- Mathieu Belanger/Reuters
SeaWorld made a massive move by ending the breeding of their signature orcas in March. But from a business perspective, they’re not out of the woods yet.
According to Jason Bazinet at Citi, despite the revenue increases expected from the image upgrade, the theme park purveyor still has a lot of issues to deal with.
These problems, along with the now-rich valuation, should keep investors away from the stock.
“In effect, adverse Orlando trends could offset the benefits of the firm’s strategic pivot,” said a Friday note from Bazinet. “And, in parallel, the Street has already rewarded SeaWorld’s equity. Recall, since the orca announcement, SeaWorld’s equity is up ~25%. As such, we no longer like the risk-reward and are moving to the sidelines.”
The move, however, also negates some of the potential gain. For instance, the shift makes SeaWorld simply a regional park, a la Six Flags, instead of a destination attraction according to Bazinet. This means that while visitors and revenue may increase from locals, the company will have fewer international and long-distance visitors.
“But, we want to assess this: If management pivots from an orca centric tourist park to a regional park, then the number of resident visitors should rise,” wrote Bazinet. “But, the number of international and out-of-state visitors should fall. The key is to understand the trade-off.”
In the end this trade-off will be a revenue-driver for the parks, wrote Bazinet, but the transition will not be without growing pains.
Looking at Orlando airport trends and the attendance figures after the release of the documentary Blackfish, which is widely credited with the beginning of SeaWorld’s decline, the picture does not look bright.
We believe a 10% decrease in Orlando’s attendance is possible (even assuming no share loss). And, if we assume the historical share loss, SeaWorld Orlando could see attendance declines of ~15-20%. If we assume a 10% decline in SeaWorld Orlando attendance, it would reduce revenues by ~$38 million, EBITDA by ~$28 million, FCF by ~$18 million, and total equity value by ~$3.
And the shift to a regional park is not the only problem. SeaWorld and Universal Studios used to gain visitors as attendance at the Disney theme parks rose. The thought being, that people on vacation would opt to spend some time at a non-Disney park for a portion of their trip.

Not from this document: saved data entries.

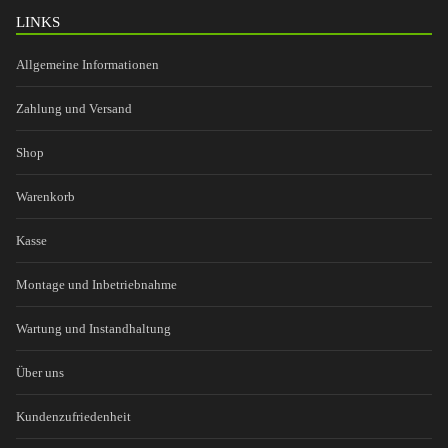
LINKS
Allgemeine Informationen
Zahlung und Versand
Shop
Warenkorb
Kasse
Montage und Inbetriebnahme
Wartung und Instandhaltung
Über uns
Kundenzufriedenheit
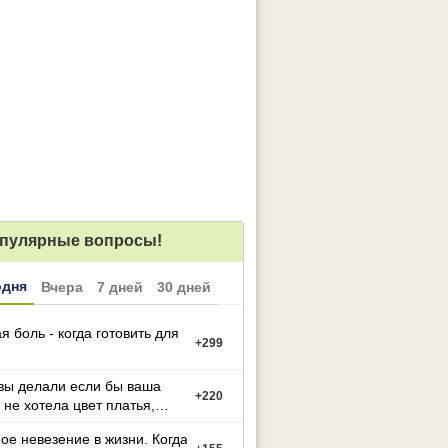
пулярные вопросы!
одня
Вчера
7 дней
30 дней
я боль - когда готовить для
+
299
вы делали если бы ваша
+
220
 не хотела цвет платья,
й вы выбрали
ое невезение в жизни. Когда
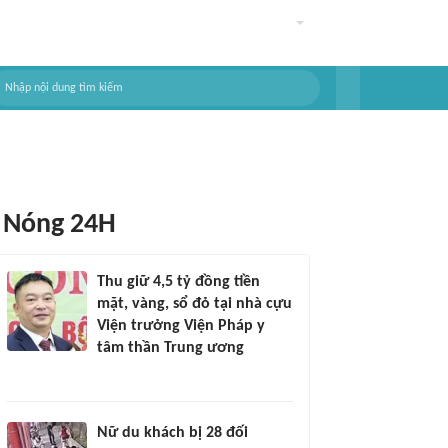
Nóng 24H
Thu giữ 4,5 tỷ đồng tiền
mặt, vàng, sổ đỏ tại nhà cựu
Viện trưởng Viện Pháp y
tâm thần Trung ương
Nữ du khách bị 28 đối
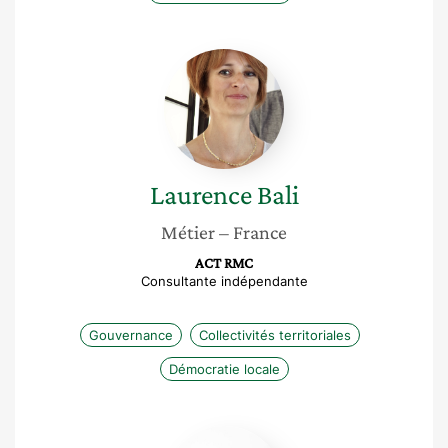
Laurence
Bali
Laurence
Bali
Métier
– France
ACT RMC
Consultante indépendante
Gouvernance
Collectivités territoriales
Démocratie locale
Joséphine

Recently, however, all of the spillover has gone to Universal instead of SeaWorld.
Some of the shift to Universal has been due to the “Blackfish” scandal, but some is also due to a massive wave of investment by Universal into their park.
“We believe this suggests that guests are electing to spend part of their Disney vacation at Universal rather than SeaWorld,” said the note. “This is likely driven by higher capital investments at Universal.”
Simply put, investments such as the Wizarding World of Harry Potter are driving traffic away from SeaWorld, and to Universal.
So between the transition to a non-international visitors and Universal Studios gobbling up market share, SeaWorld is facing a tough few years even with the new transition.